__WORK TO BE COMPLETED__
When the string "Contact" occurs in a line of the listing below, return that line.

INFORMATION GIVEN Block Start

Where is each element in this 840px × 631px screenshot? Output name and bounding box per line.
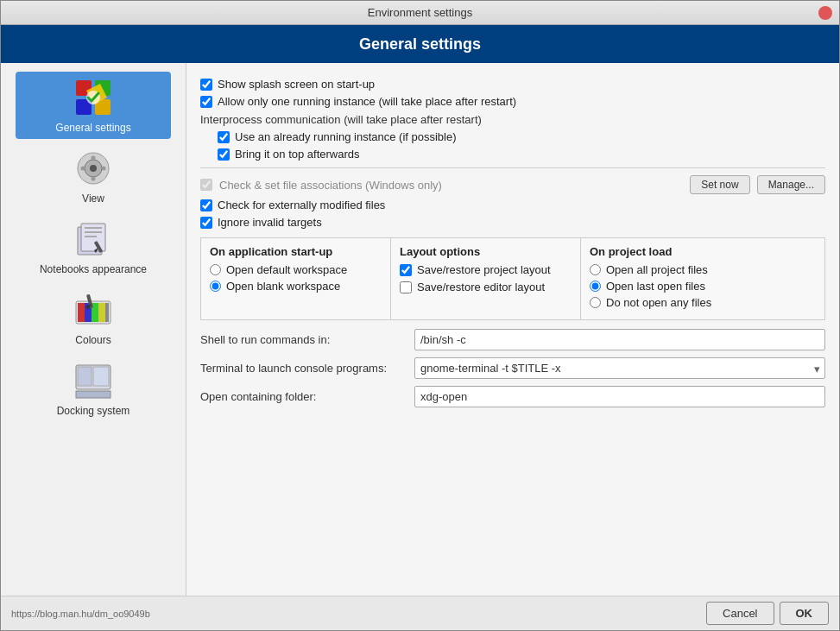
svg-rect-30 xyxy=(78,367,92,386)
notebooks-icon xyxy=(73,218,114,260)
save-editor-layout-label[interactable]: Save/restore editor layout xyxy=(417,281,545,293)
open-blank-radio[interactable] xyxy=(210,281,221,292)
open-blank-label[interactable]: Open blank workspace xyxy=(226,280,340,293)
open-default-label[interactable]: Open default workspace xyxy=(226,263,347,276)
bring-on-top-label[interactable]: Bring it on top afterwards xyxy=(235,148,360,161)
check-externally-label[interactable]: Check for externally modified files xyxy=(218,199,385,211)
header-bar: General settings xyxy=(1,25,839,63)
app-startup-column: On application start-up Open default wor… xyxy=(200,237,390,320)
svg-point-11 xyxy=(81,167,85,171)
allow-one-instance-checkbox[interactable] xyxy=(200,96,212,108)
sidebar-item-label-general: General settings xyxy=(55,122,130,134)
ignore-invalid-row: Ignore invalid targets xyxy=(200,216,825,229)
terminal-select[interactable]: gnome-terminal -t $TITLE -x xyxy=(414,357,825,379)
svg-point-10 xyxy=(92,177,96,181)
save-editor-layout-checkbox[interactable] xyxy=(400,281,412,293)
use-running-instance-checkbox[interactable] xyxy=(218,131,230,143)
sidebar-item-docking[interactable]: Docking system xyxy=(16,355,171,422)
cancel-button[interactable]: Cancel xyxy=(706,602,774,625)
svg-point-9 xyxy=(92,156,96,161)
project-load-column: On project load Open all project files O… xyxy=(580,237,825,320)
use-running-instance-label[interactable]: Use an already running instance (if poss… xyxy=(235,130,457,143)
sidebar-item-view[interactable]: View xyxy=(16,142,171,210)
file-assoc-row: Check & set file associations (Windows o… xyxy=(200,175,825,194)
do-not-open-radio[interactable] xyxy=(590,297,601,308)
save-project-layout-label[interactable]: Save/restore project layout xyxy=(417,263,551,276)
sidebar-item-colours[interactable]: Colours xyxy=(16,284,171,351)
bring-on-top-row: Bring it on top afterwards xyxy=(218,148,825,161)
sidebar-item-label-colours: Colours xyxy=(75,334,111,346)
main-window: Environment settings General settings xyxy=(0,0,840,631)
allow-one-instance-row: Allow only one running instance (will ta… xyxy=(200,95,825,108)
colours-icon xyxy=(73,289,114,331)
layout-options-column: Layout options Save/restore project layo… xyxy=(390,237,580,320)
general-settings-icon xyxy=(73,77,114,118)
do-not-open-row: Do not open any files xyxy=(590,296,816,309)
open-blank-row: Open blank workspace xyxy=(210,280,382,293)
shell-field-row: Shell to run commands in: xyxy=(200,329,825,350)
set-now-button[interactable]: Set now xyxy=(690,175,749,194)
ok-button[interactable]: OK xyxy=(780,602,830,625)
svg-rect-25 xyxy=(105,303,109,322)
show-splash-checkbox[interactable] xyxy=(200,79,212,91)
save-project-layout-checkbox[interactable] xyxy=(400,264,412,276)
sidebar-item-label-notebooks: Notebooks appearance xyxy=(40,263,147,275)
check-file-assoc-checkbox[interactable] xyxy=(200,179,212,191)
show-splash-label[interactable]: Show splash screen on start-up xyxy=(218,78,375,91)
open-default-radio[interactable] xyxy=(210,264,221,275)
footer-bar: https://blog.man.hu/dm_oo9049b Cancel OK xyxy=(1,596,839,630)
terminal-select-wrapper: gnome-terminal -t $TITLE -x ▾ xyxy=(414,357,825,379)
open-last-files-row: Open last open files xyxy=(590,280,816,293)
app-startup-title: On application start-up xyxy=(210,245,382,258)
check-externally-row: Check for externally modified files xyxy=(200,199,825,211)
divider-1 xyxy=(200,167,825,168)
open-last-files-radio[interactable] xyxy=(590,281,601,292)
shell-input[interactable] xyxy=(414,329,825,350)
layout-options-title: Layout options xyxy=(400,245,572,258)
open-all-files-row: Open all project files xyxy=(590,263,816,276)
svg-rect-15 xyxy=(85,227,102,229)
window-title: Environment settings xyxy=(368,6,472,19)
sidebar: General settings View xyxy=(1,63,186,596)
footer-url: https://blog.man.hu/dm_oo9049b xyxy=(11,609,701,619)
svg-rect-29 xyxy=(76,391,111,398)
show-splash-row: Show splash screen on start-up xyxy=(200,78,825,91)
open-all-files-radio[interactable] xyxy=(590,264,601,275)
manage-button[interactable]: Manage... xyxy=(757,175,825,194)
open-all-files-label[interactable]: Open all project files xyxy=(606,263,708,276)
ipc-label: Interprocess communication (will take pl… xyxy=(200,113,825,126)
svg-rect-21 xyxy=(78,303,85,322)
save-editor-layout-row: Save/restore editor layout xyxy=(400,281,572,293)
check-externally-checkbox[interactable] xyxy=(200,199,212,211)
allow-one-instance-label[interactable]: Allow only one running instance (will ta… xyxy=(218,95,516,108)
bring-on-top-checkbox[interactable] xyxy=(218,148,230,161)
sidebar-item-label-docking: Docking system xyxy=(57,405,130,417)
view-icon xyxy=(73,148,114,189)
svg-rect-16 xyxy=(85,231,102,233)
folder-field-row: Open containing folder: xyxy=(200,386,825,407)
open-last-files-label[interactable]: Open last open files xyxy=(606,280,705,293)
check-file-assoc-label: Check & set file associations (Windows o… xyxy=(219,179,683,192)
content-area: General settings View xyxy=(1,63,839,596)
sidebar-item-general-settings[interactable]: General settings xyxy=(16,72,171,139)
folder-input[interactable] xyxy=(414,386,825,407)
ignore-invalid-checkbox[interactable] xyxy=(200,217,212,229)
ignore-invalid-label[interactable]: Ignore invalid targets xyxy=(218,216,322,229)
shell-label: Shell to run commands in: xyxy=(200,333,407,346)
terminal-field-row: Terminal to launch console programs: gno… xyxy=(200,357,825,379)
svg-point-8 xyxy=(90,165,97,172)
project-load-title: On project load xyxy=(590,245,816,258)
three-columns-section: On application start-up Open default wor… xyxy=(200,237,825,320)
svg-point-12 xyxy=(102,167,106,171)
do-not-open-label[interactable]: Do not open any files xyxy=(606,296,711,309)
page-title: General settings xyxy=(359,35,481,54)
sidebar-item-notebooks[interactable]: Notebooks appearance xyxy=(16,213,171,281)
main-panel: Show splash screen on start-up Allow onl… xyxy=(186,63,839,596)
svg-rect-17 xyxy=(85,236,97,237)
title-bar: Environment settings xyxy=(1,1,839,25)
docking-icon xyxy=(73,360,114,401)
close-button[interactable] xyxy=(818,6,832,20)
save-project-layout-row: Save/restore project layout xyxy=(400,263,572,276)
terminal-label: Terminal to launch console programs: xyxy=(200,362,407,375)
svg-rect-31 xyxy=(93,367,109,386)
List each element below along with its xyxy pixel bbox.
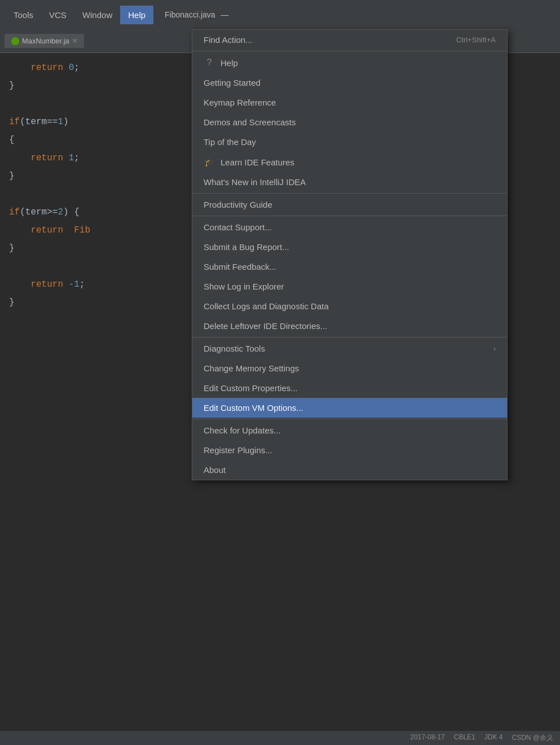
delete-leftover-label: Delete Leftover IDE Directories... — [204, 321, 327, 331]
submit-feedback-label: Submit Feedback... — [204, 262, 276, 271]
menu-item-collect-logs[interactable]: Collect Logs and Diagnostic Data — [192, 296, 507, 316]
menu-item-about[interactable]: About — [192, 460, 507, 480]
csdn-watermark: CSDN @余义 — [512, 733, 553, 743]
menu-item-contact-support[interactable]: Contact Support... — [192, 217, 507, 237]
dash: — — [221, 10, 229, 19]
submenu-arrow-icon: › — [493, 344, 496, 353]
tip-label: Tip of the Day — [204, 137, 256, 147]
demos-label: Demos and Screencasts — [204, 117, 296, 127]
menu-bar: Tools VCS Window Help Fibonacci.java — — [0, 0, 560, 29]
code-line-7: } — [9, 167, 192, 185]
code-line-2: } — [9, 77, 192, 95]
menu-item-productivity[interactable]: Productivity Guide — [192, 195, 507, 214]
menu-help[interactable]: Help — [120, 6, 153, 24]
menu-item-whats-new[interactable]: What's New in IntelliJ IDEA — [192, 172, 507, 192]
contact-support-label: Contact Support... — [204, 222, 272, 232]
code-line-6: return 1; — [9, 149, 192, 167]
collect-logs-label: Collect Logs and Diagnostic Data — [204, 301, 329, 311]
diagnostic-tools-label: Diagnostic Tools — [204, 344, 265, 353]
separator-5 — [192, 419, 507, 419]
code-line-3 — [9, 95, 192, 113]
separator-1 — [192, 51, 507, 51]
getting-started-label: Getting Started — [204, 78, 261, 87]
menu-item-keymap[interactable]: Keymap Reference — [192, 93, 507, 112]
menu-item-submit-bug[interactable]: Submit a Bug Report... — [192, 237, 507, 257]
about-label: About — [204, 465, 226, 475]
menu-item-edit-custom-vm[interactable]: Edit Custom VM Options... — [192, 398, 507, 418]
menu-item-diagnostic-tools[interactable]: Diagnostic Tools › — [192, 339, 507, 358]
submit-bug-label: Submit a Bug Report... — [204, 242, 289, 252]
menu-item-help[interactable]: ? Help — [192, 52, 507, 73]
productivity-label: Productivity Guide — [204, 200, 272, 209]
menu-item-tip[interactable]: Tip of the Day — [192, 132, 507, 152]
status-bar: 2017-08-17 CBLE1 JDK 4 CSDN @余义 — [0, 731, 560, 745]
separator-4 — [192, 337, 507, 338]
menu-item-register-plugins[interactable]: Register Plugins... — [192, 440, 507, 460]
tab-close-icon[interactable]: ✕ — [72, 37, 77, 45]
find-action-label: Find Action... — [204, 35, 253, 45]
learn-ide-label: Learn IDE Features — [221, 157, 294, 167]
mortar-icon: 🎓 — [204, 157, 215, 167]
separator-3 — [192, 216, 507, 216]
open-filename: Fibonacci.java — [165, 10, 215, 19]
status-date: 2017-08-17 — [410, 733, 444, 743]
edit-custom-props-label: Edit Custom Properties... — [204, 383, 298, 393]
keymap-label: Keymap Reference — [204, 98, 276, 107]
find-action-shortcut: Ctrl+Shift+A — [456, 36, 496, 44]
java-file-icon — [11, 37, 19, 45]
menu-item-getting-started[interactable]: Getting Started — [192, 73, 507, 93]
tab-label: MaxNumber.ja — [22, 37, 69, 45]
code-line-10: return Fib — [9, 221, 192, 239]
code-editor: return 0; } if(term==1) { return 1; } if… — [0, 53, 192, 745]
check-updates-label: Check for Updates... — [204, 426, 281, 435]
menu-item-change-memory[interactable]: Change Memory Settings — [192, 358, 507, 378]
code-line-4: if(term==1) — [9, 113, 192, 131]
change-memory-label: Change Memory Settings — [204, 363, 299, 373]
edit-custom-vm-label: Edit Custom VM Options... — [204, 403, 303, 413]
help-dropdown-menu: Find Action... Ctrl+Shift+A ? Help Getti… — [192, 29, 508, 480]
menu-item-edit-custom-props[interactable]: Edit Custom Properties... — [192, 378, 507, 398]
show-log-label: Show Log in Explorer — [204, 282, 284, 291]
menu-window[interactable]: Window — [74, 6, 120, 24]
menu-item-learn-ide[interactable]: 🎓 Learn IDE Features — [192, 152, 507, 172]
whats-new-label: What's New in IntelliJ IDEA — [204, 177, 306, 187]
code-line-11: } — [9, 239, 192, 257]
menu-vcs[interactable]: VCS — [41, 6, 74, 24]
code-line-9: if(term>=2) { — [9, 203, 192, 221]
question-icon: ? — [204, 58, 215, 68]
menu-item-demos[interactable]: Demos and Screencasts — [192, 112, 507, 132]
menu-item-delete-leftover[interactable]: Delete Leftover IDE Directories... — [192, 316, 507, 336]
menu-item-show-log[interactable]: Show Log in Explorer — [192, 277, 507, 296]
code-line-14: } — [9, 293, 192, 312]
register-plugins-label: Register Plugins... — [204, 445, 272, 455]
status-extra: JDK 4 — [484, 733, 503, 743]
separator-2 — [192, 193, 507, 194]
code-line-5: { — [9, 131, 192, 149]
menu-item-submit-feedback[interactable]: Submit Feedback... — [192, 257, 507, 277]
tab-maxnumber[interactable]: MaxNumber.ja ✕ — [5, 34, 84, 48]
menu-item-check-updates[interactable]: Check for Updates... — [192, 420, 507, 440]
code-line-1: return 0; — [9, 59, 192, 77]
code-line-8 — [9, 185, 192, 203]
code-line-12 — [9, 257, 192, 275]
status-shortcut: CBLE1 — [454, 733, 475, 743]
code-line-13: return -1; — [9, 275, 192, 293]
menu-tools[interactable]: Tools — [6, 6, 41, 24]
menu-item-find-action[interactable]: Find Action... Ctrl+Shift+A — [192, 30, 507, 50]
help-label: Help — [221, 58, 238, 68]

INFORMATION GIVEN Block End

__ANSWER SECTION__
menu-item-contact-support[interactable]: Contact Support... — [192, 217, 507, 237]
contact-support-label: Contact Support... — [204, 222, 272, 232]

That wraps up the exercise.